Effectiveness of Externally Bonded Composites in Strengthening Corroded Reinforced Concrete Columns
摘要
Corrosion of reinforced concrete (RC) columns, particularly in marine environments, threatens structural integrity by reducing load-bearing capacity and heightening the risk of sudden failure. Chloride ions and carbonation expedite degradation, leading to cracking, spalling, and fragile rust layers that compromise both the concrete cover and the steel reinforcement. Traditional retrofitting methods often prove inadequate, underscoring the need for innovative solutions. This study evaluates the effectiveness of externally bonded reinforcement (EBR) systems, particularly Fiber-Reinforced Polymer (FRP) and Fabric-Reinforced Cementitious Matrix (FRCM) jacketing systems (including Engineered Cementitious Composites (ECCs) and Ultra-high-performance concrete (UHPC)) in strengthening corroded RC columns.
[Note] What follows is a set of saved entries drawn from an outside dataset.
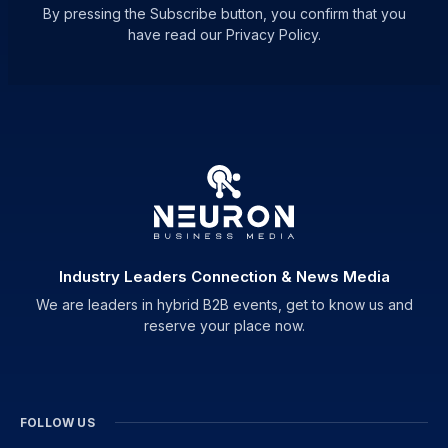
By pressing the Subscribe button, you confirm that you
have read our Privacy Policy.
Industry Leaders Connection & News Media
We are leaders in hybrid B2B events, get to know us and
reserve your place now.
FOLLOW US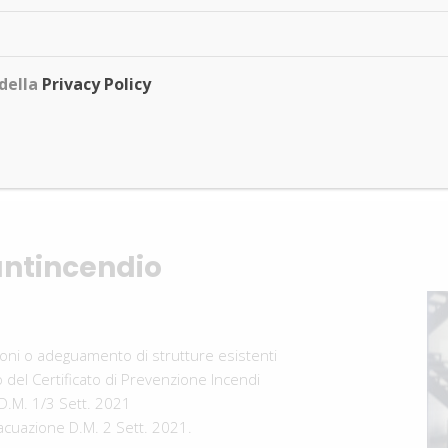
della
Privacy Policy
antincendio
oni o adeguamento di strutture esistenti
 del Certificato di Prevenzione Incendi
 D.M. 1/3 Sett. 2021
acuazione D.M. 2 Sett. 2021.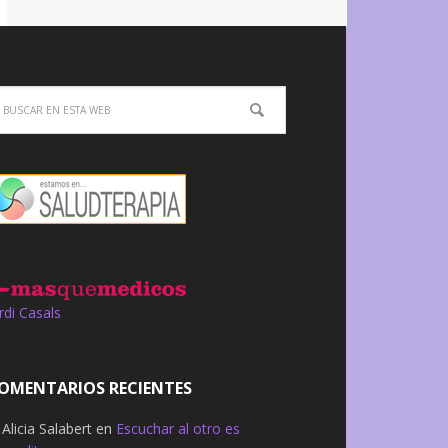
rdi Casals
OMENTARIOS RECIENTES
Alicia Salabert
en
Escuchar al otro es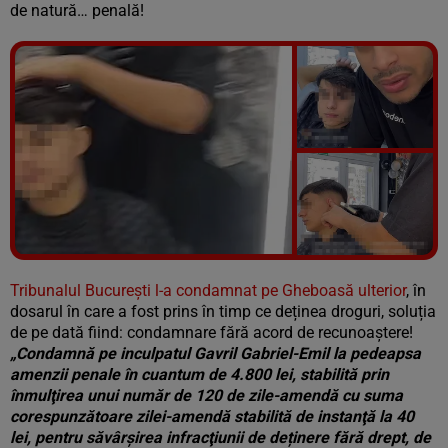
de natură… penală!
Vezi galeria foto
6 poze
Tribunalul București l-a condamnat pe Gheboasă ulterior
, în
dosarul în care a fost prins în timp ce deținea droguri, soluția
de pe dată fiind: condamnare fără acord de recunoaștere!
„Condamnă pe inculpatul Gavril Gabriel-Emil la pedeapsa
amenzii penale în cuantum de 4.800 lei, stabilită prin
înmulţirea unui număr de 120 de zile-amendă cu suma
corespunzătoare zilei-amendă stabilită de instanţă la 40
lei, pentru săvârşirea infracţiunii de deținere fără drept, de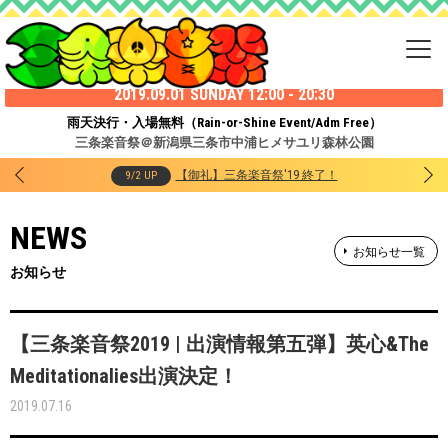
2019.09.01 SUNDAY 12:00 - 20:30
雨天決行・入場無料（Rain-or-Shine Event/Adm Free）
三条楽音祭＠新潟県三条市中浦ヒメサユリ森林公園
【御礼】三条楽音祭'19 終了！
9/2 UP
NEWS
お知らせ一覧
お知らせ
【三条楽音祭2019 | 出演情報第五弾】英心&The
Meditationalies出演決定！
2019.07.16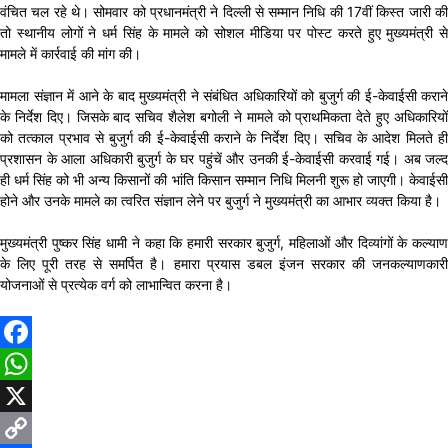
वंचित चल रहे थे। सोमवार को प्रधानमंत्री ने दिल्ली से सम्मान निधि की 17वीं किस्त जारी की
तो स्थानीय लोगों ने धर्म सिंह के मामले को सोशल मीडिया पर पोस्ट करते हुए मुख्यमंत्री से
मामले में कार्रवाई की मांग की।
मामला संज्ञान में आने के बाद मुख्यमंत्री ने संबंधित अधिकारियों को बुजुर्ग की ई-केवाईसी कराने
के निर्देश दिए। जिसके बाद सचिव शैलेश बगोली ने मामले को प्राथमिकता देते हुए अधिकारियों
को तत्काल प्रभाव से बुजुर्ग की ई-केवाईसी कराने के निर्देश दिए। सचिव के आदेश मिलते ही
प्रशासन के आला अधिकारी बुजुर्ग के घर पहुंचें और उनकी ई-केवाईसी करवाई गई। अब जल्द
ही धर्म सिंह को भी अन्य किसानों की भांति किसान सम्मान निधि मिलनी शुरू हो जाएगी। केवाईसी
होने और उनके मामले का त्वरित संज्ञान लेने पर बुजुर्ग ने मुख्यमंत्री का आभार व्यक्त किया है।
मुख्यमंत्री पुष्कर सिंह धामी ने कहा कि हमारी सरकार बुजुर्ग, महिलाओं और दिव्यांगों के कल्याण
के लिए पूरी तरह से समर्पित है। हमारा प्रयास डबल इंजन सरकार की जनकल्याणकारी
योजनाओं से प्रत्येक वर्ग को लाभान्वित करना है।
Facebook
WhatsApp
X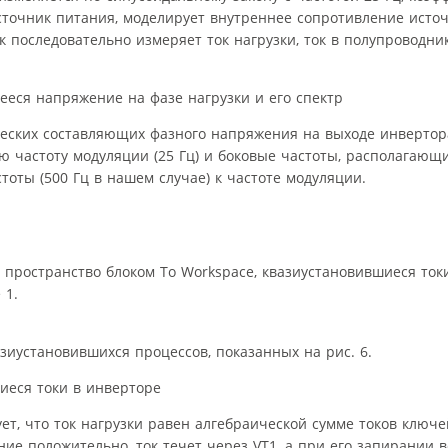
 источник питания, моделирует внутреннее сопротивление исто
ок последовательно измеряет ток нагрузки, ток в полупроводн
ских составляющих фазного напряжения на выходе инвертора.
ю частоту модуляции (25 Гц) и боковые частоты, располагающ
оты (500 Гц в нашем случае) к частоте модуляции.
пространство блоком To Workspace, квазиустановившиеся ток
 1.
иустановившихся процессов, показанных на рис. 6.
ет, что ток нагрузки равен алгебраической сумме токов ключ
ие положительно, ток течет через VT1, а при его запирании 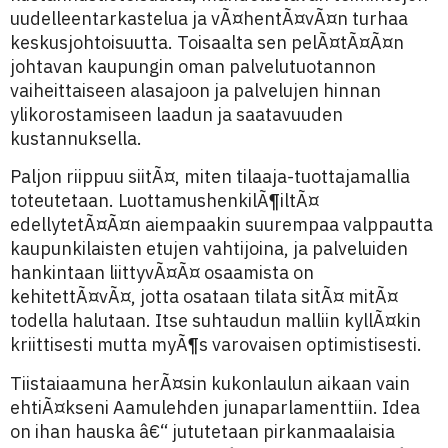
uudelleentarkastelua ja vÃ¤hentÃ¤vÃ¤n turhaa
keskusjohtoisuutta. Toisaalta sen pelÃ¤tÃ¤Ã¤n
johtavan kaupungin oman palvelutuotannon
vaiheittaiseen alasajoon ja palvelujen hinnan
ylikorostamiseen laadun ja saatavuuden
kustannuksella.
Paljon riippuu siitÃ¤, miten tilaaja-tuottajamallia
toteutetaan. LuottamushenkilÃ¶iltÃ¤
edellytetÃ¤Ã¤n aiempaakin suurempaa valppautta
kaupunkilaisten etujen vahtijoina, ja palveluiden
hankintaan liittyvÃ¤Ã¤ osaamista on
kehitettÃ¤vÃ¤, jotta osataan tilata sitÃ¤ mitÃ¤
todella halutaan. Itse suhtaudun malliin kyllÃ¤kin
kriittisesti mutta myÃ¶s varovaisen optimistisesti.
Tiistaiaamuna herÃ¤sin kukonlaulun aikaan vain
ehtiÃ¤kseni Aamulehden junaparlamenttiin. Idea
on ihan hauska â€“ jututetaan pirkanmaalaisia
A comprehensive experimental database was compiled from eighteen peer-reviewed studies, encompassing approximately 300 specimens subjected to up to 35% steel mass loss. Analysis across various corrosion scenarios reveals that FRP confinement can restore or exceed original compressive capacities in columns with moderate corrosion (i.e. 10–20% steel loss), often achieving confined-to-unconfined strength ratios higher than 2. Even with severe corrosion (i.e. 30–50% steel loss), FRP jacketing can significantly enhance strength, sometimes increasing load capacity by over four times, depending on the FRP jacket stiffness. Similarly, FRCM systems, particularly those incorporating UHPC, ECC, or advanced mortars, provide comparable or greater improvements to FRP in load capacity and strain, especially in circular sections. Despite strong evidence for EBR systems, some of the studies use simplified corrosion protocols that may not capture real-world variability. Future research should focus on novel composites to enhance practical applications and extend the service lives of corroded RC columns.